The estimation of primary and derived biological parameters such as total abundance, species richness and diversity will indicate the nature of the community. Graphical measures such as Abundance-Biomass-Comparison (ABC), k-dominance and rarefaction curves and trophic measurements such as the Infaunal Trophic Index (UKITI) provide a valuable summary of the large amounts of data obtained from benthic sampling programs (Elliott, 1993). It is emphasised that although these indices involve a loss of information, they allow simple indications of change within a community.

In cases where the above parameters are measured in relation to environmental and biological quality, the use of the Sediment Quality Triad approach (Chapman et al, 1987) will be required. This provides concurrent assessments of sediment contamination, community structure and the health of an individual species by using a bioassay.

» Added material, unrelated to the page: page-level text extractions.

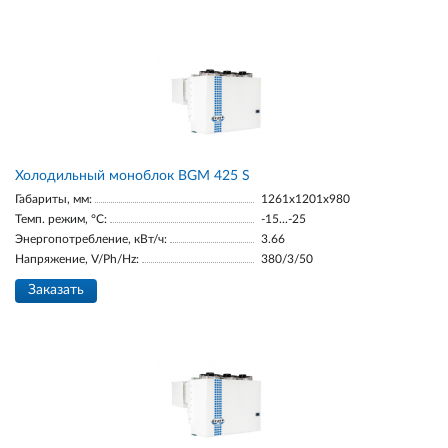
Холодильный моноблок BGM 425 S
Габариты, мм:
1261x1201x980
Темп. режим, °С:
-15...-25
Энергопотребление, кВт/ч:
3.66
Напряжение, V/Ph/Hz:
380/3/50
Заказать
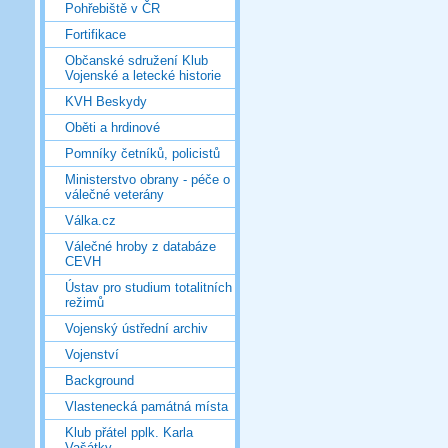
Pohřebiště v ČR
Fortifikace
Občanské sdružení Klub
Vojenské a letecké historie
KVH Beskydy
Oběti a hrdinové
Pomníky četníků, policistů
Ministerstvo obrany - péče o
válečné veterány
Válka.cz
Válečné hroby z databáze
CEVH
Ústav pro studium totalitních
režimů
Vojenský ústřední archiv
Vojenství
Background
Vlastenecká památná místa
Klub přátel pplk. Karla
Vašátky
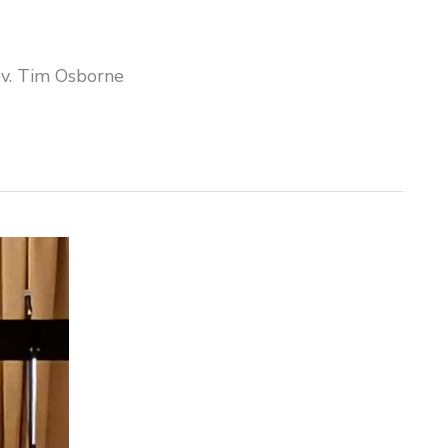
ev. Tim Osborne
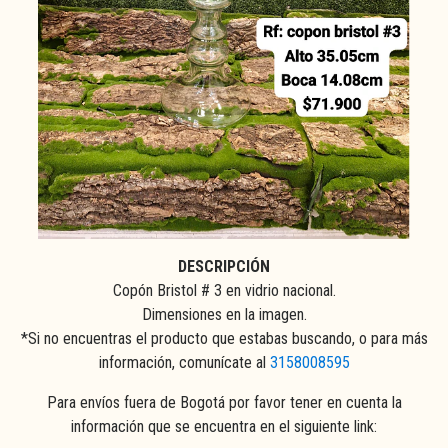
DESCRIPCIÓN
Copón Bristol # 3 en vidrio nacional.
Dimensiones en la imagen.
*Si no encuentras el producto que estabas buscando, o para más
información, comunícate al
3158008595
Para envíos fuera de Bogotá por favor tener en cuenta la
información que se encuentra en el siguiente link:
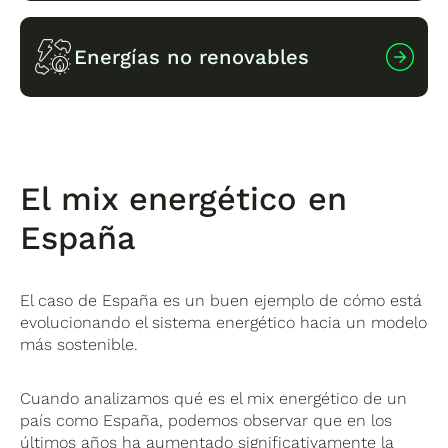
Las energías renovables son aquellas que
Energías no renovables
provienen de recursos naturales que se
regeneran continuamente y no se agotan con
el uso.
Las energías no renovables son aquellas que
Entre las principales energías renovables se
proceden de recursos limitados que se agotan
encuentran:
El mix energético en
con el tiempo.
–
energía solar
España
Entre las principales fuentes no renovables
– energía eólica
encontramos:
– energía hidráulica
– biomasa
El caso de España es un buen ejemplo de cómo está
– petróleo
– energía geotérmica
evolucionando el sistema energético hacia un modelo
– gas natural
Estas fuentes de energía tienen un
impacto
más sostenible.
– carbón
ambiental mucho menor que los
– energía nuclear
combustibles fósiles
y están ganando cada
Cuando analizamos qué es el mix energético de un
vez más protagonismo dentro del mix
país como España, podemos observar que en los
Durante décadas, estas fuentes han sido las
energético de muchos países.
últimos años ha aumentado significativamente la
principales responsables de la producción de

Intertidal mud and sandflats

i. Sediment cores

Core sampling is required to obtain and extract the infauna for identification and enumeration and surface quadrat sampling will allow surface features to be quantified. These methods have the advantage of providing quantitative data for statistical analysis and a valid comparison of different datasets. However, core sampling is time-consuming and thus costly. Further details are given by Dalkin and Barnett (1998).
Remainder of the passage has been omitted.